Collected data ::
——
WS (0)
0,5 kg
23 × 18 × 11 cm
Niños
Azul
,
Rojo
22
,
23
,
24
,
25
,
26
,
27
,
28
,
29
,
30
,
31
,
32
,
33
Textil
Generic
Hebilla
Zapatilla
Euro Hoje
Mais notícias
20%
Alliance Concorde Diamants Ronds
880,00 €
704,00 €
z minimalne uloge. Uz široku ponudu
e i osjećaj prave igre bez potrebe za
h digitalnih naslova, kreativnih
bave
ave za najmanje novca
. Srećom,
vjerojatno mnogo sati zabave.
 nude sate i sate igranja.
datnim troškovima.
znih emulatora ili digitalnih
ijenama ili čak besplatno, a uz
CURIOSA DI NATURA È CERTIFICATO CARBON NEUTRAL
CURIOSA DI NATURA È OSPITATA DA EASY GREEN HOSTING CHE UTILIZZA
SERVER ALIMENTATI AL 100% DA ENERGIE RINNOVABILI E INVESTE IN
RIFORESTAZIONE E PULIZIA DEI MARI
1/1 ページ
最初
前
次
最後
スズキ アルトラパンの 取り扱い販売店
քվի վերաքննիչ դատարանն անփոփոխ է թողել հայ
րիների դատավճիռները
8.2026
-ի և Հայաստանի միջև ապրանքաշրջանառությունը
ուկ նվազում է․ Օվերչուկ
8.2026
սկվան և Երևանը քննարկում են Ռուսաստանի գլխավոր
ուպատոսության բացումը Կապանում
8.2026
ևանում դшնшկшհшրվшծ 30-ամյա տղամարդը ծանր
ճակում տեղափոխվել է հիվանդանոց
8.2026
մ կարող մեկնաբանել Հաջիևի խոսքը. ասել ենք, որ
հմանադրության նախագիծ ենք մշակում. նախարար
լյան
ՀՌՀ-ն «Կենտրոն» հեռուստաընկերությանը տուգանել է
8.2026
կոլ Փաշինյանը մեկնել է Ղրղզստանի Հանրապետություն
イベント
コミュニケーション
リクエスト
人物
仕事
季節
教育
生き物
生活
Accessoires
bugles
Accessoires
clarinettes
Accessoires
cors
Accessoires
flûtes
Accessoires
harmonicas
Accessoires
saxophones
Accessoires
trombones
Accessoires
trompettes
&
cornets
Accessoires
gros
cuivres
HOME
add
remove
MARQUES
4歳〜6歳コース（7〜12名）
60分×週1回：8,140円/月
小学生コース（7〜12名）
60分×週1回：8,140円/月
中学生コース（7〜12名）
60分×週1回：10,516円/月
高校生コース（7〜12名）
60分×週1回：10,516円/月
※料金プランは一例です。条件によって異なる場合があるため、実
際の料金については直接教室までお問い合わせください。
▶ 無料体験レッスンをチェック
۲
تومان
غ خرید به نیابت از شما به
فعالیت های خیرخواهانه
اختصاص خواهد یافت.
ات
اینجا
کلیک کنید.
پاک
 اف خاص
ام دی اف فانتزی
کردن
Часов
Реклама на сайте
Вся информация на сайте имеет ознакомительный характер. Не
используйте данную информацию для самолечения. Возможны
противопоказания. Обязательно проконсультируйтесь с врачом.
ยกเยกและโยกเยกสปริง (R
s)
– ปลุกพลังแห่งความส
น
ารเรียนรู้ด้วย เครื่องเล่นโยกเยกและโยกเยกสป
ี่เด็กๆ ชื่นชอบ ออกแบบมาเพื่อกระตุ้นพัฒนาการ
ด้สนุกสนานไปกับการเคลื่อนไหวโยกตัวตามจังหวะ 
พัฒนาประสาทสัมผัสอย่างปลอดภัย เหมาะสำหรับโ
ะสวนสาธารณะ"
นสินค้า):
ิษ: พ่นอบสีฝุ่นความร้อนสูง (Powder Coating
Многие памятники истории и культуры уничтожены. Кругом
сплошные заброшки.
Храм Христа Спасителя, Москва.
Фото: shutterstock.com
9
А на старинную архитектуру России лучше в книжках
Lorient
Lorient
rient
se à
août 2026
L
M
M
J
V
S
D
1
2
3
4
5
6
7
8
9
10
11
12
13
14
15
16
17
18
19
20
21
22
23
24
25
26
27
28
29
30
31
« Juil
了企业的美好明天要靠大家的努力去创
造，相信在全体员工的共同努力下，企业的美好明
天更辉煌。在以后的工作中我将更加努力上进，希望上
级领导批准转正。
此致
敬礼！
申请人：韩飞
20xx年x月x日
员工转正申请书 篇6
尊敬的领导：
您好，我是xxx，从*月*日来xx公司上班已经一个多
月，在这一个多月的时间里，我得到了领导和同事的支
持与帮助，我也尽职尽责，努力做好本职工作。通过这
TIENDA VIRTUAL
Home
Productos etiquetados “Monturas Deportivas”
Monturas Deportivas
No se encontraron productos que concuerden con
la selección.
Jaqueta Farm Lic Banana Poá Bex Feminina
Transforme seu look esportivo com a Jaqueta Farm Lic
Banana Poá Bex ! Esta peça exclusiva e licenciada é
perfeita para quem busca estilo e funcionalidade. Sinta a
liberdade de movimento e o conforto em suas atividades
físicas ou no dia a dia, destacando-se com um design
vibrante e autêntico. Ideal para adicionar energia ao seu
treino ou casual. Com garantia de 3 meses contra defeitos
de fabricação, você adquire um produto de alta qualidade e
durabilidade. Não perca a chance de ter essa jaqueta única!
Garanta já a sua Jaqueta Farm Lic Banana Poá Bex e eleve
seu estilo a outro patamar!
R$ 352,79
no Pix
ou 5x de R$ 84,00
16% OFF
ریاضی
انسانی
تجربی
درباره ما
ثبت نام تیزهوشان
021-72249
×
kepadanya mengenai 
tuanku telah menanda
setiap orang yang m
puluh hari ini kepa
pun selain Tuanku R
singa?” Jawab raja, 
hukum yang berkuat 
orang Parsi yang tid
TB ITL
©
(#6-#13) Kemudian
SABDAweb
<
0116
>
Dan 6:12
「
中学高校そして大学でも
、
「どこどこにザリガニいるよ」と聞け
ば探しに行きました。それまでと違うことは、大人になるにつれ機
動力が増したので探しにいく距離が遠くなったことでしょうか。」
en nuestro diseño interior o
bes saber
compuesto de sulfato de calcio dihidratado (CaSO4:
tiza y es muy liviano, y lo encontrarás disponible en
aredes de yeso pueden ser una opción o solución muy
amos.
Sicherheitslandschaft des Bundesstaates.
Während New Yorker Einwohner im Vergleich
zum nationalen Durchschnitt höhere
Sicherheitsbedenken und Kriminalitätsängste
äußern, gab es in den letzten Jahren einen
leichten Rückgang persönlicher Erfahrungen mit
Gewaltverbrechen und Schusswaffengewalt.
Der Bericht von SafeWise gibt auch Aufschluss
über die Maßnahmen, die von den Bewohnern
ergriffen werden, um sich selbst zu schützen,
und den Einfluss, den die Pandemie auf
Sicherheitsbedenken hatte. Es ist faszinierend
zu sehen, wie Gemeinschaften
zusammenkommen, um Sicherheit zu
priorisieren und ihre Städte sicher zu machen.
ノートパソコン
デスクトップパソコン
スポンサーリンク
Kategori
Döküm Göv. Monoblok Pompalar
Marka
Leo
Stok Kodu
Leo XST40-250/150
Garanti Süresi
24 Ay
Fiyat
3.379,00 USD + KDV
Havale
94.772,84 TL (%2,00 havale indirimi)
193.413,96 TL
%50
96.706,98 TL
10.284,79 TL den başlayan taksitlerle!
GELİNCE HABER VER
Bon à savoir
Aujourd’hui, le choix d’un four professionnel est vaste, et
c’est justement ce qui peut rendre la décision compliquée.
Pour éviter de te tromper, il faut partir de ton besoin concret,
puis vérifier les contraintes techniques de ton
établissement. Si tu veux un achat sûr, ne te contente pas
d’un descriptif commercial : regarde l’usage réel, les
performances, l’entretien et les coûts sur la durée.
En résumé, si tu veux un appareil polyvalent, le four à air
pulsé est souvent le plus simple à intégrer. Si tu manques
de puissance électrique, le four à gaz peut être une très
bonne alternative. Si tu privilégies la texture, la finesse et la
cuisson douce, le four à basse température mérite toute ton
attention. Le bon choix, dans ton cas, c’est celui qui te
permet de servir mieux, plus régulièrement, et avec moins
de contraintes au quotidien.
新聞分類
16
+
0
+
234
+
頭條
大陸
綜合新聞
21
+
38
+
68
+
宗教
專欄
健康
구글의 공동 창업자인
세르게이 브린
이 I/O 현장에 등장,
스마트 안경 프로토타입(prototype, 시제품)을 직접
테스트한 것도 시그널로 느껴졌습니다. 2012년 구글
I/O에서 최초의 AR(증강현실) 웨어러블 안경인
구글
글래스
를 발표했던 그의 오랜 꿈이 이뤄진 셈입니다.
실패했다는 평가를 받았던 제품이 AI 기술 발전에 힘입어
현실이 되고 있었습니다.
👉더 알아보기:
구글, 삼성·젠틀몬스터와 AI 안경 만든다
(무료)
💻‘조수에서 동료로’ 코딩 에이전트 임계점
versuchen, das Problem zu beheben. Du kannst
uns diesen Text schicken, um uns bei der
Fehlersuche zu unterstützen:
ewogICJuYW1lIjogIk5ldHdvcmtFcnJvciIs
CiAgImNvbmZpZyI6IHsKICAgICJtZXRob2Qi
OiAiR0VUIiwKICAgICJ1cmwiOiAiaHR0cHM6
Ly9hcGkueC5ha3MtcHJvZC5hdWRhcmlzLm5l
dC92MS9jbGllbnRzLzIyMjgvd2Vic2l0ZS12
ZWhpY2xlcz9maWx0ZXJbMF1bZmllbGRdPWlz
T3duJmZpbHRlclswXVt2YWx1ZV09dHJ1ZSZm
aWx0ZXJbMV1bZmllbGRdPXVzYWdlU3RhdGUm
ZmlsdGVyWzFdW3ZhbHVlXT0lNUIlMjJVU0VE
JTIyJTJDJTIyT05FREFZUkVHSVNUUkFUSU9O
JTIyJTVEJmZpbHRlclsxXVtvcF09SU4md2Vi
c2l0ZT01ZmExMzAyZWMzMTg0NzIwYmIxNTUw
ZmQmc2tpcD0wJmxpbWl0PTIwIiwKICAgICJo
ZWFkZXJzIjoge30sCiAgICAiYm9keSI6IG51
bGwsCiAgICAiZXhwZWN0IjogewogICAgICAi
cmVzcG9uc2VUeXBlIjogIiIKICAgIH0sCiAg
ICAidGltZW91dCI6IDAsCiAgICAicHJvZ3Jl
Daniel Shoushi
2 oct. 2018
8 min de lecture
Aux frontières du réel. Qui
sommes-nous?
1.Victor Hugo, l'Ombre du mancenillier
——
What to work on ::
Within the data above, the span starting at the line containing "hukum yang berkuat" and ending at the line containing "performances, l’entretien et" is to be retyped exactly, with no other lines.

Completed exercise ::
hukum yang berkuat 
orang Parsi yang tid
TB ITL
©
(#6-#13) Kemudian
SABDAweb
<
0116
>
Dan 6:12
「
中学高校そして大学でも
、
「どこどこにザリガニいるよ」と聞け
ば探しに行きました。それまでと違うことは、大人になるにつれ機
動力が増したので探しにいく距離が遠くなったことでしょうか。」
en nuestro diseño interior o
bes saber
compuesto de sulfato de calcio dihidratado (CaSO4:
tiza y es muy liviano, y lo encontrarás disponible en
aredes de yeso pueden ser una opción o solución muy
amos.
Sicherheitslandschaft des Bundesstaates.
Während New Yorker Einwohner im Vergleich
zum nationalen Durchschnitt höhere
Sicherheitsbedenken und Kriminalitätsängste
äußern, gab es in den letzten Jahren einen
leichten Rückgang persönlicher Erfahrungen mit
Gewaltverbrechen und Schusswaffengewalt.
Der Bericht von SafeWise gibt auch Aufschluss
über die Maßnahmen, die von den Bewohnern
ergriffen werden, um sich selbst zu schützen,
und den Einfluss, den die Pandemie auf
Sicherheitsbedenken hatte. Es ist faszinierend
zu sehen, wie Gemeinschaften
zusammenkommen, um Sicherheit zu
priorisieren und ihre Städte sicher zu machen.
ノートパソコン
デスクトップパソコン
スポンサーリンク
Kategori
Döküm Göv. Monoblok Pompalar
Marka
Leo
Stok Kodu
Leo XST40-250/150
Garanti Süresi
24 Ay
Fiyat
3.379,00 USD + KDV
Havale
94.772,84 TL (%2,00 havale indirimi)
193.413,96 TL
%50
96.706,98 TL
10.284,79 TL den başlayan taksitlerle!
GELİNCE HABER VER
Bon à savoir
Aujourd’hui, le choix d’un four professionnel est vaste, et
c’est justement ce qui peut rendre la décision compliquée.
Pour éviter de te tromper, il faut partir de ton besoin concret,
puis vérifier les contraintes techniques de ton
établissement. Si tu veux un achat sûr, ne te contente pas
d’un descriptif commercial : regarde l’usage réel, les
performances, l’entretien et les coûts sur la durée.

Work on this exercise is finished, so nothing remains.